EXERCISE INSTRUCTIONS: Your answer should consist of every line in the records that holds "Pauschale".

DATA FOR PROCESSING:
====

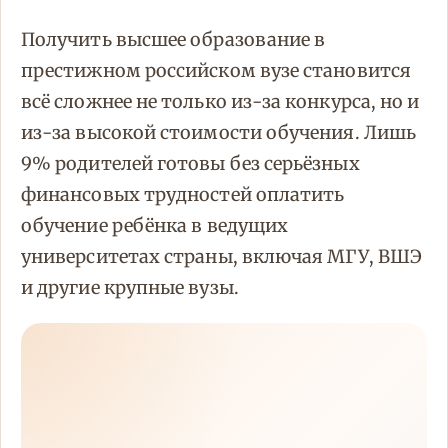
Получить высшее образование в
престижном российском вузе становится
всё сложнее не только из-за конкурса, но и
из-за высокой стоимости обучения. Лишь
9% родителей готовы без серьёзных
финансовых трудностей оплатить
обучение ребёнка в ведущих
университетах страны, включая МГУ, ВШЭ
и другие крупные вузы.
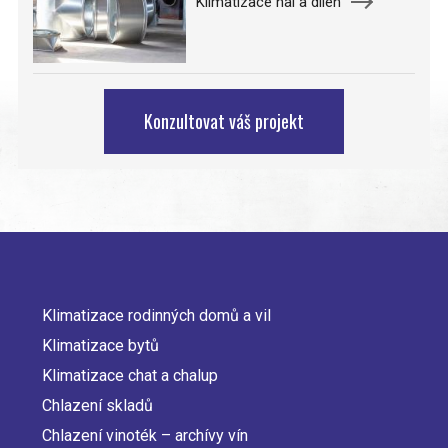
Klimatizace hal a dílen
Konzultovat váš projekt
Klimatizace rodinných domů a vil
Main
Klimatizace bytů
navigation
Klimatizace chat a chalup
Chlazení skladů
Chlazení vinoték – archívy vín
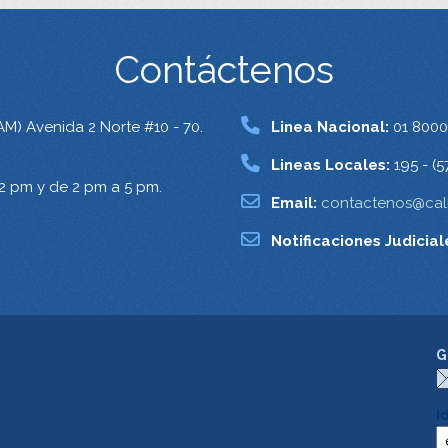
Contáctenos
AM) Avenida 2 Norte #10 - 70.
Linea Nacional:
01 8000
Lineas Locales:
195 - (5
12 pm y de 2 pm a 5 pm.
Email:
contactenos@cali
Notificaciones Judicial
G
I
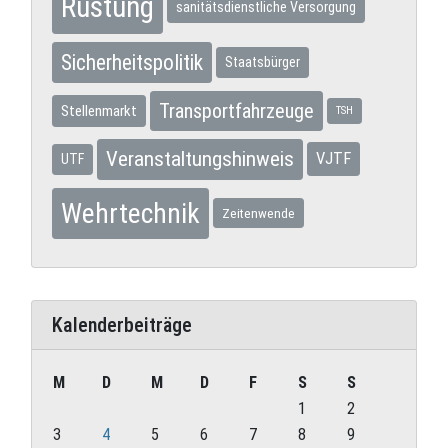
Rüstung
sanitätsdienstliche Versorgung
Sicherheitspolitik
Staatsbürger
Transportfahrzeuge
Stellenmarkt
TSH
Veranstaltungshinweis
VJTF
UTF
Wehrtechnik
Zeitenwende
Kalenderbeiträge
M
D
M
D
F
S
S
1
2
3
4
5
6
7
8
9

====

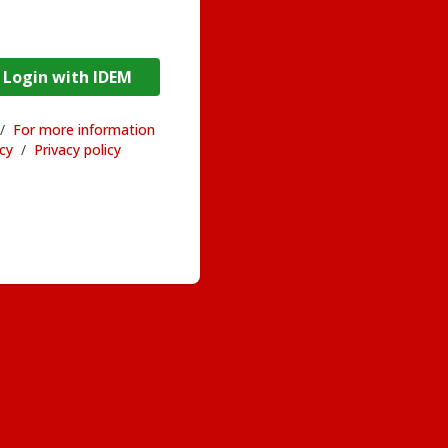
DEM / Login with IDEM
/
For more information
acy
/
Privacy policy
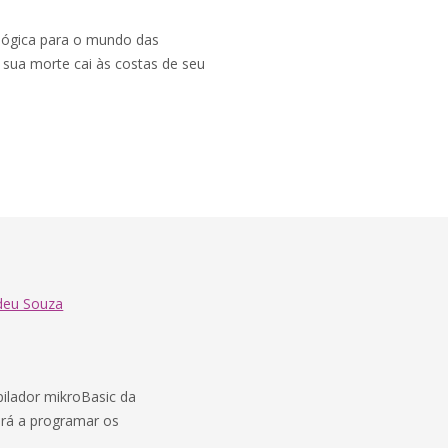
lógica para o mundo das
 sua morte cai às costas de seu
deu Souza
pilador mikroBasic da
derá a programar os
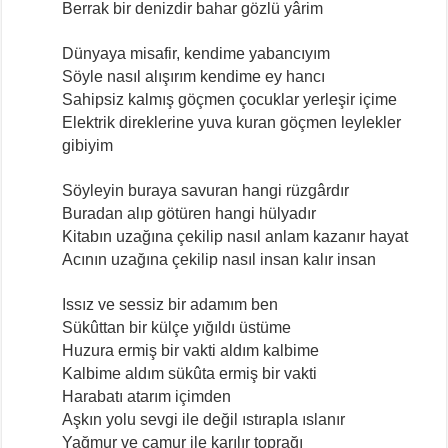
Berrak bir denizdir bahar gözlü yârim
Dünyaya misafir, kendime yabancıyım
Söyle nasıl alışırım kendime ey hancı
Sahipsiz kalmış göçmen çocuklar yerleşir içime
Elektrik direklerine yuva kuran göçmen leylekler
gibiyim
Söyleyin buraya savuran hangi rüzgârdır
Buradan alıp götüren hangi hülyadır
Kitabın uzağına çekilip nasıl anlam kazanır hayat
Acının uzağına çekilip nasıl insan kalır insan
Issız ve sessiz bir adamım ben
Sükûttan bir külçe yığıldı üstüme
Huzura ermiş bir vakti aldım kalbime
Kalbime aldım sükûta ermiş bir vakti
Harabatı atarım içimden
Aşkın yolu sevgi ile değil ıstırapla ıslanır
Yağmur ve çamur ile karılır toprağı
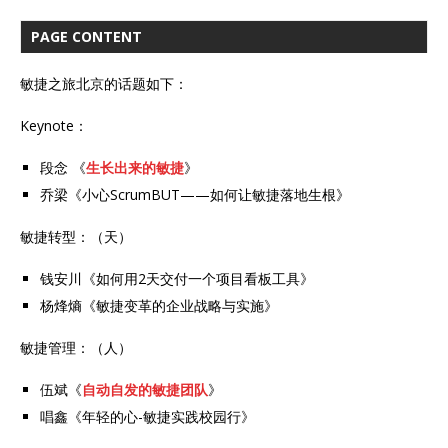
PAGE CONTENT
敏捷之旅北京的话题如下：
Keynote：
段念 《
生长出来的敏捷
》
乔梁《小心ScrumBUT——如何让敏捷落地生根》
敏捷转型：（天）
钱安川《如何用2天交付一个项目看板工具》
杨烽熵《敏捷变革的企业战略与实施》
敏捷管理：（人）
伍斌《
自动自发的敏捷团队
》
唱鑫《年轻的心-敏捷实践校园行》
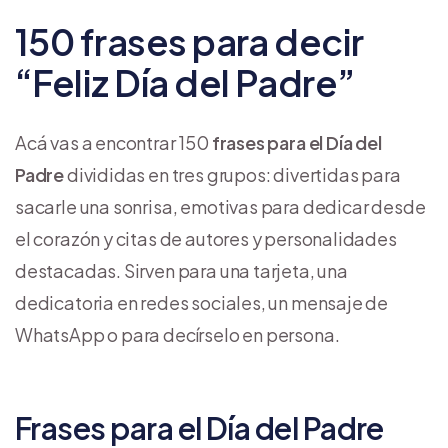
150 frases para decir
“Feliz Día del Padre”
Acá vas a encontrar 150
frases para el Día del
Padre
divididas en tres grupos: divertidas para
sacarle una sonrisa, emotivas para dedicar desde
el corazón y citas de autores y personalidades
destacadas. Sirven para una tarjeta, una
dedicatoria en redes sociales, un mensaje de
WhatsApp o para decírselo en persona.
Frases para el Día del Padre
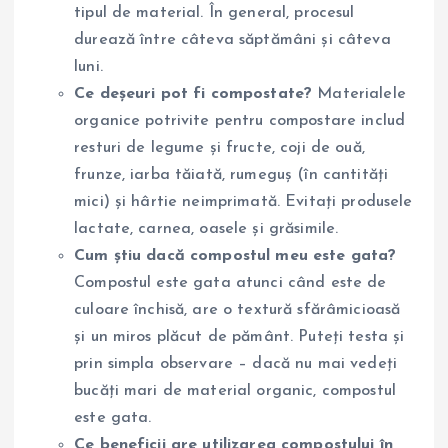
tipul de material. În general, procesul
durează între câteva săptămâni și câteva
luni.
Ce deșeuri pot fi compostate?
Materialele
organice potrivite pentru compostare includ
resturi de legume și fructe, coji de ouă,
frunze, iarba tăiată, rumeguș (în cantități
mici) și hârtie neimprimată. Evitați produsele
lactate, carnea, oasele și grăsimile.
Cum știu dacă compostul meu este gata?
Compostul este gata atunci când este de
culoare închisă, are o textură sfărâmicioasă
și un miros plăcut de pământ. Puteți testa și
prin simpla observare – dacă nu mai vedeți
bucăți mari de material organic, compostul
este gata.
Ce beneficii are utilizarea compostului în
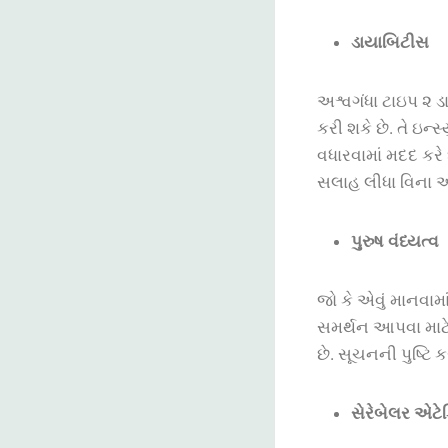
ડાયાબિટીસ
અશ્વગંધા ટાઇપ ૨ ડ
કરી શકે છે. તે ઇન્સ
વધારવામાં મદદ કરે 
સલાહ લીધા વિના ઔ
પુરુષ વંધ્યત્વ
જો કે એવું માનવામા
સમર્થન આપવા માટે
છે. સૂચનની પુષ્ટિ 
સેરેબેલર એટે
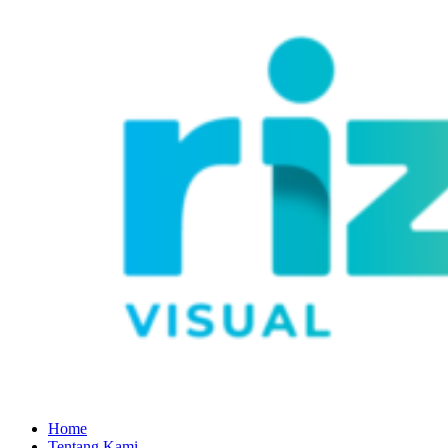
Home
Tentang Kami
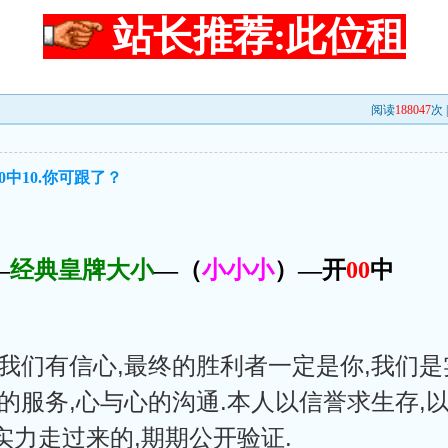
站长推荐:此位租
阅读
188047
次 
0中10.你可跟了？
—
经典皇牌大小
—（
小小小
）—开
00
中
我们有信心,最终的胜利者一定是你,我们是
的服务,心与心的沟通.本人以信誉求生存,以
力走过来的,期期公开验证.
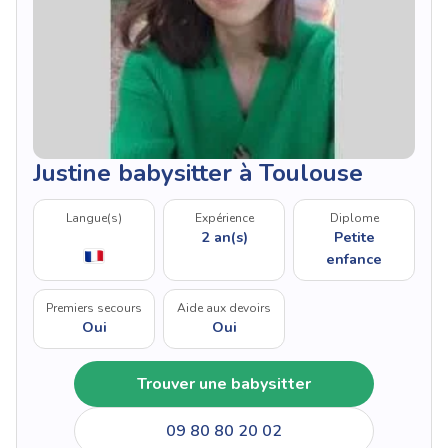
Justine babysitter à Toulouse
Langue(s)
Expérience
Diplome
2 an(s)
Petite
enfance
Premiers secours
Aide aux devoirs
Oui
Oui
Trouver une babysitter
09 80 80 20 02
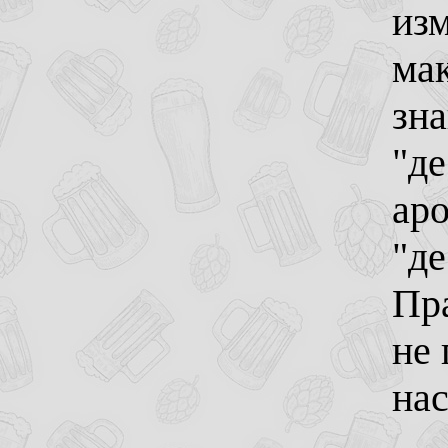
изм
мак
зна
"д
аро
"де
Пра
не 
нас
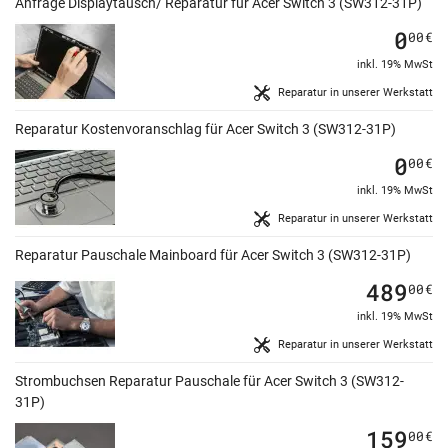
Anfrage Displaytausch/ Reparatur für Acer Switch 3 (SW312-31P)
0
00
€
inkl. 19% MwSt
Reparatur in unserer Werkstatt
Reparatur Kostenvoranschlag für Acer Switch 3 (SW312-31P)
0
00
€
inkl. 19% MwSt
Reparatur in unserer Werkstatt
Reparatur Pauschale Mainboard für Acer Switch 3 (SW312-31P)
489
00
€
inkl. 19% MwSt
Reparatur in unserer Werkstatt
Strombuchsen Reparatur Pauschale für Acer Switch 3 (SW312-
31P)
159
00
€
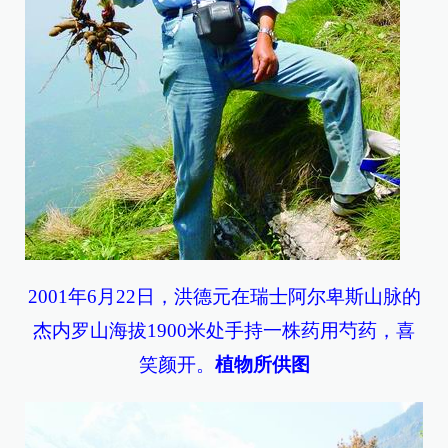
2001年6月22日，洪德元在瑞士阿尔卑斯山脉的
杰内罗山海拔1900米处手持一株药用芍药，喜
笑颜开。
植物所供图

====

RESULT OF THIS TASK:
Reparatur Pauschale Mainboard für Acer Switch 3 (SW312-31P)
Strombuchsen Reparatur Pauschale für Acer Switch 3 (SW312-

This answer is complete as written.